The group's findings are published in Soul Searching: The Religious and Spiritual Lives of American Teenagers, recently published by Oxford University Press. Smith and his colleagues conducted their research through the National Study of Youth and Religion, located at the University of North Carolina at Chapel Hill. The data and analysis produced by this research project provide an interesting perspective into the beliefs and practices of American teenagers.
The prevailing stereotype of the American adolescent is of a young person who is likely to be in conscious rebellion against all forms of authority--starting with parents. One of the most important findings in this massive study is the fact that the vast majority of American teenagers identify strongly with the religious beliefs and practices of their parents. Evidently, today's teenagers do not see themselves as rebels against the faith of their parents.
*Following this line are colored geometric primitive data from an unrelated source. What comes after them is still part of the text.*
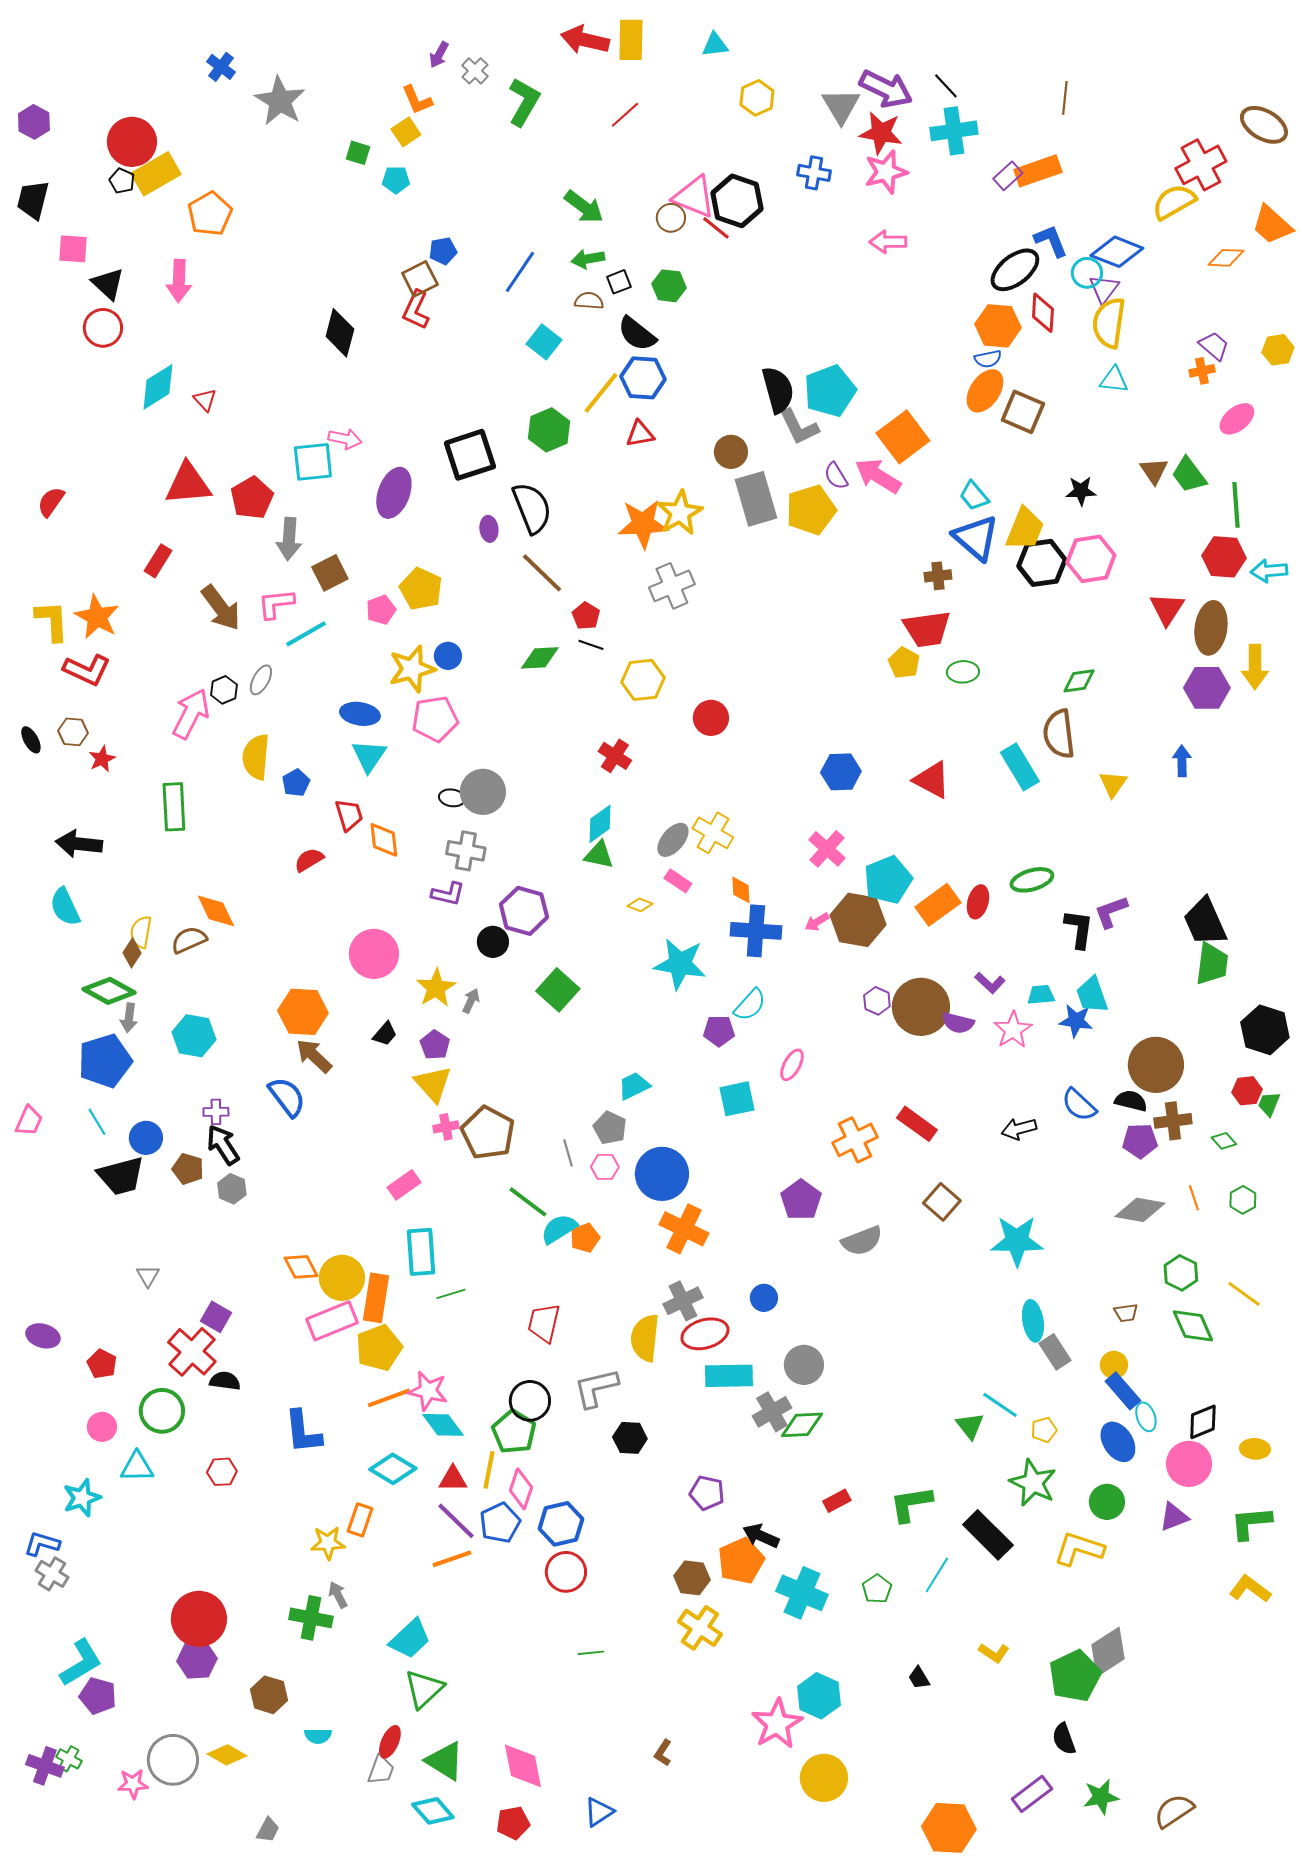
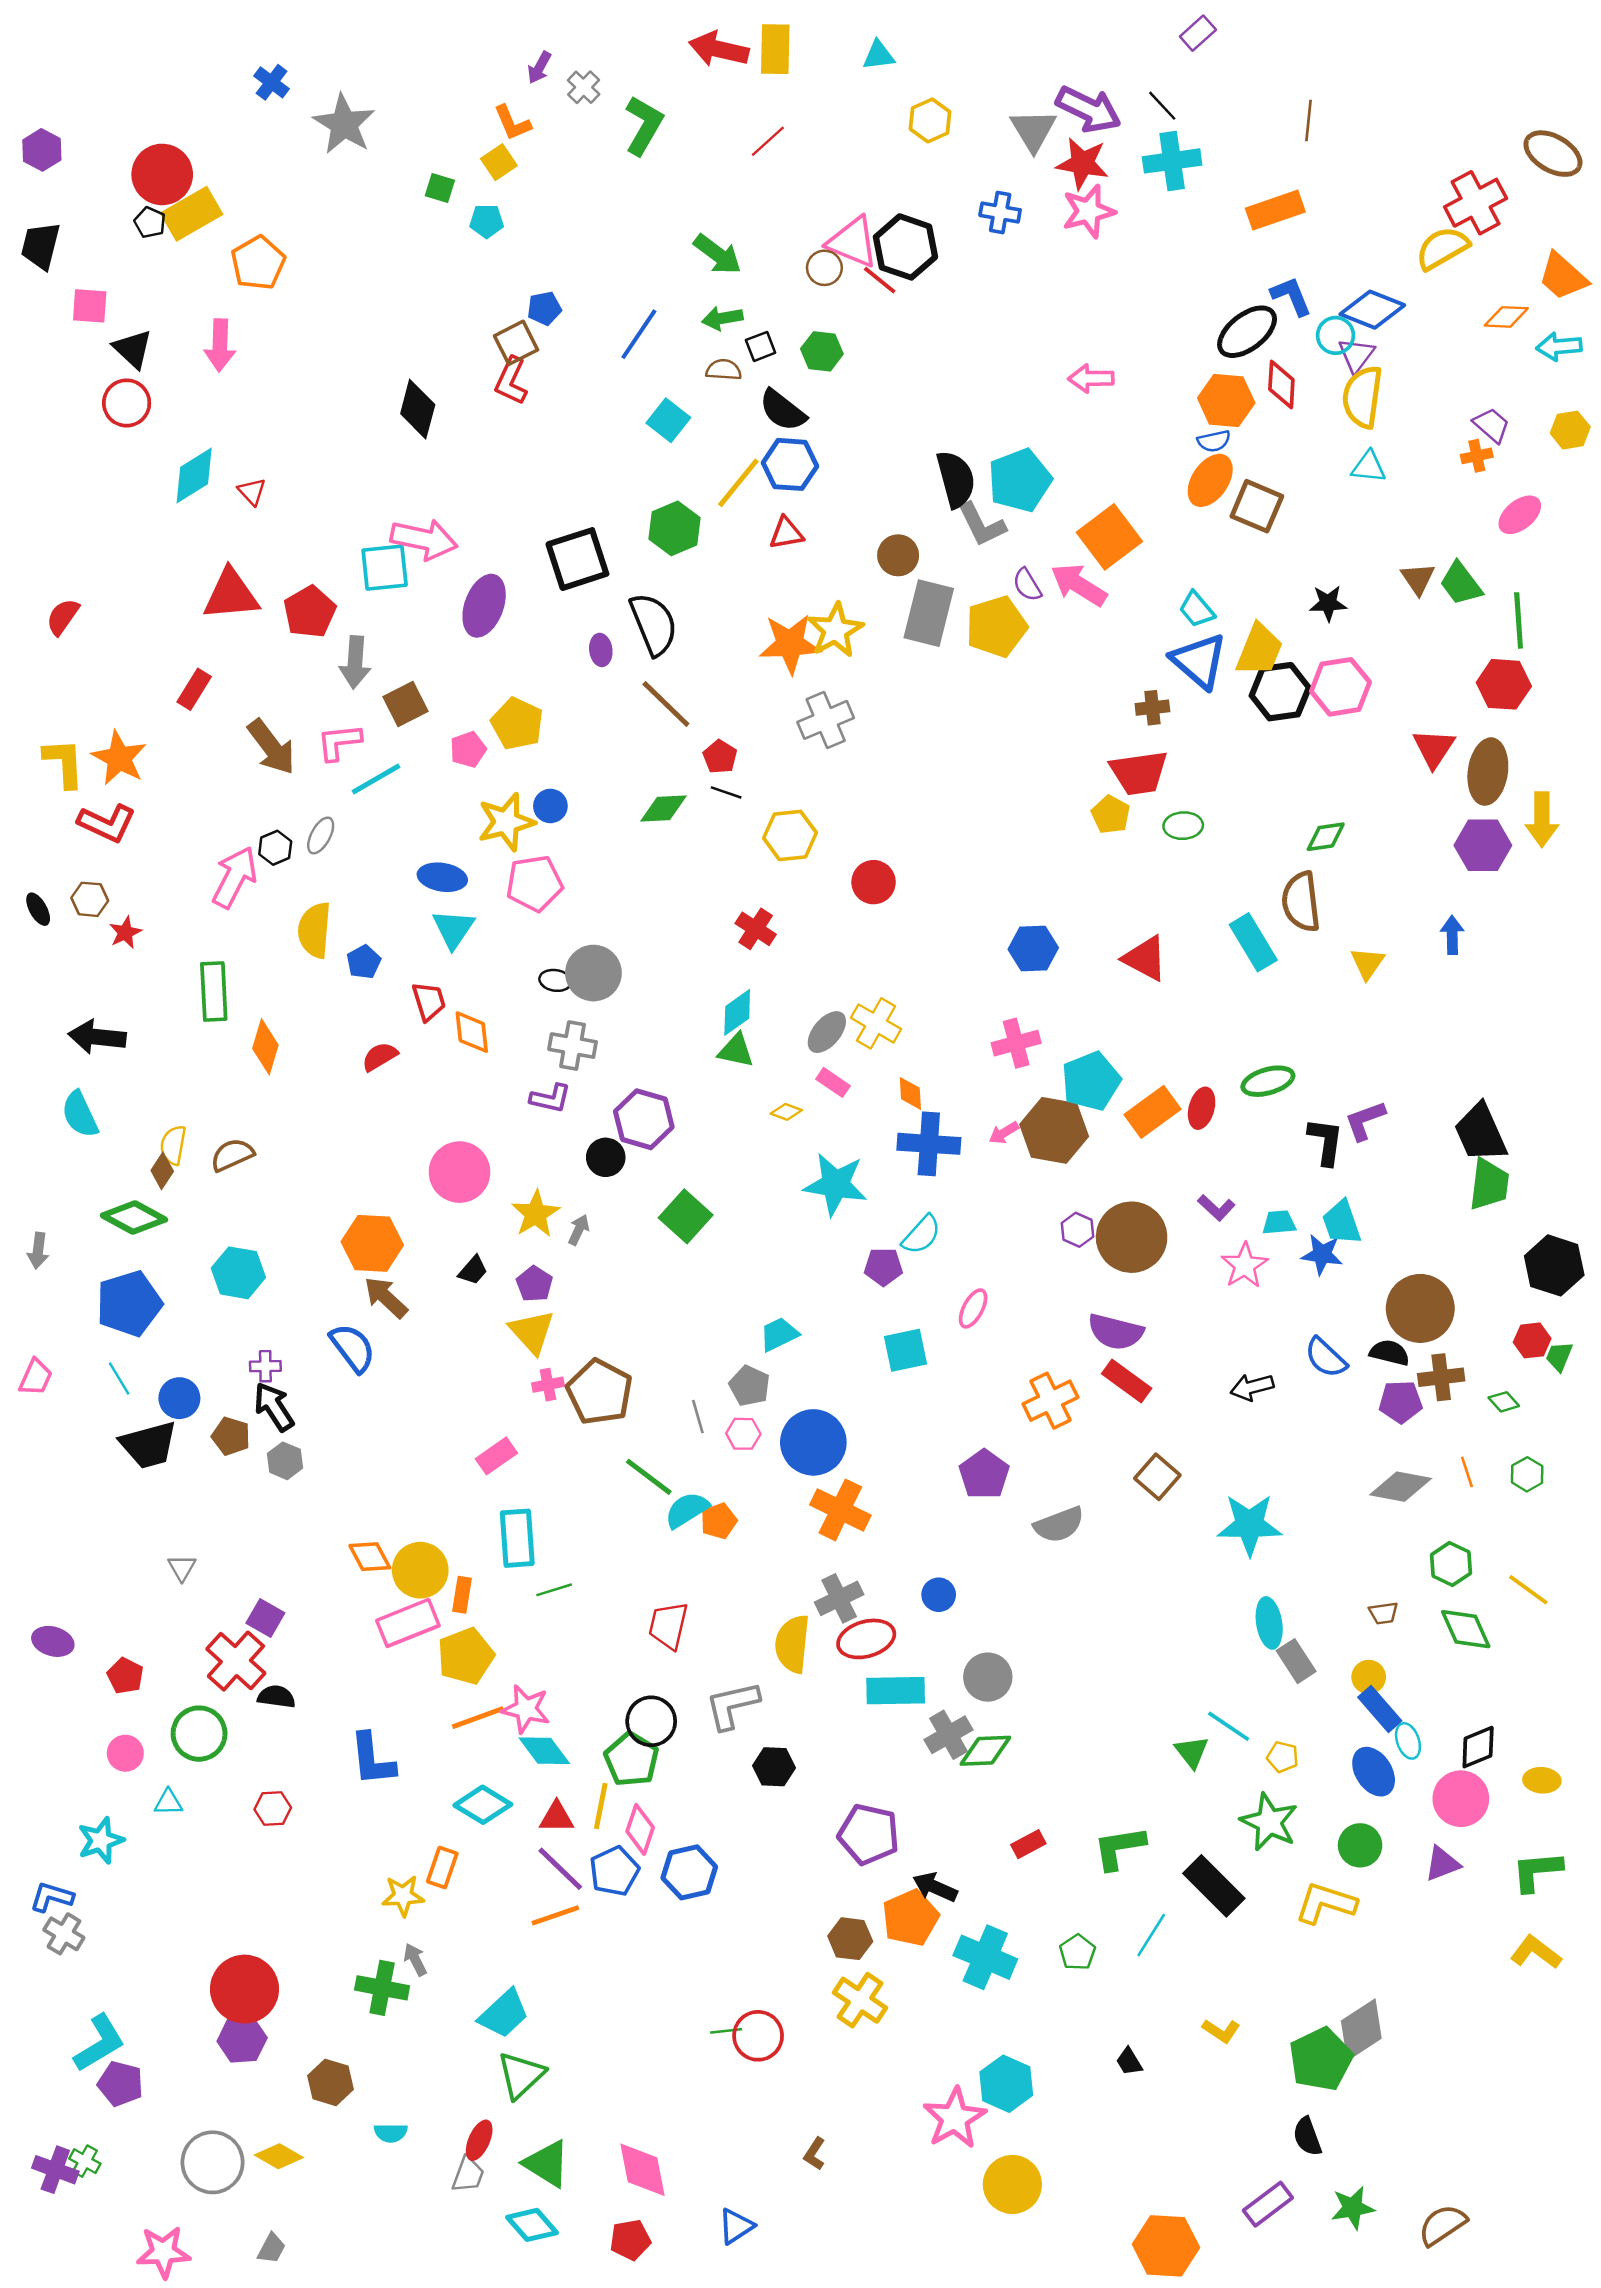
purple rectangle: (1008, 176) -> (1198, 33), moved
pink arrow: (888, 242) -> (1091, 378), moved
pink arrow: (345, 439) -> (424, 539), size x1.6
gray rectangle: (756, 499) -> (929, 613), turned 30
cyan arrow: (1269, 571) -> (1559, 346), moved
pink cross: (827, 849) -> (1016, 1043), turned 33
orange diamond: (216, 911) -> (265, 1047), moved, turned 42
gray arrow: (129, 1018) -> (38, 1251), moved
purple semicircle: (958, 1023) -> (1116, 1332), moved, size x1.4
orange rectangle: (376, 1298) -> (462, 1595), size x0.6
yellow pentagon: (1044, 1430) -> (1283, 1757), turned 30
cyan triangle: (137, 1467) -> (168, 1802), size x0.7
purple pentagon: (707, 1493) -> (869, 1834), size x1.4
red circle: (566, 1572) -> (758, 2036), moved
pink star: (133, 1784) -> (163, 2252), moved, size x1.4
gray trapezoid: (268, 1830) -> (272, 2248), moved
This is a quintessentially American study, and the teenagers interviewed in this project--more than 3,000 in total--appear, if anything, to be fully representative of the nation at large. The very idea of adolescence is a modern invention, isolating a period of life between childhood and adulthood that is understood to be a time of experimentation, self-actualization, and struggle. In essence, we have developed a concept of adolescence that gives young persons incredible, indeed almost adult-like freedom, but without adult responsibility and demands.
Beyond this, America has gone through periodic spasms of concern over its adolescence. In retrospect, many of these anxieties were well grounded. Nevertheless, Christian Smith and his fellow researchers found that most American teenagers appear to be highly functional, even if they experience the normal pangs and perplexities of adolescence. Most remarkably, the researchers found that these young people have a "highly conventional" set of religious convictions.
Given the scope of this sociological project, the teenagers studied included Christians--both Protestant and Roman Catholic--as well as Jewish teenagers and Mormons. As expected, the analysis is not truly theological in character, but sociological, focusing on religion as a social phenomenon and individual choice. In the main, the researchers found that "there are a significant number of adolescents in the United States for whom religion and spirituality are important if not defining features of their lives." Yet, the range of different levels of involvement and belief was very large, encompassing those only marginally connected to their faith and other whose lives are pervasively entwined with faith commitments.
Many observers will be surprised by the finding that "very few American adolescents appear to be caught up in the much-discussed phenomenon of 'spiritual seeking' by 'spiritual but not religious' seekers on a quest for higher meaning." The researchers had expected to find a much larger percentage of young people fitting the "spiritual but not religious" profile, but this was simply not reflected in the lives of the young people interviewed for this project. To the contrary, most appeared to be very conventional in their commitments and beliefs. As Smith and his team discovered, "Contrary to popular perceptions, the vast majority of American adolescents are not spiritual seekers or questers of the type most often described by journalists and some scholars, but are instead mostly oriented toward and engaged in conventional religious traditions and communities." It may be that the "spiritual but not religious" profile is more commonly found among the baby boomers and the children of the 70s and the early 1980s.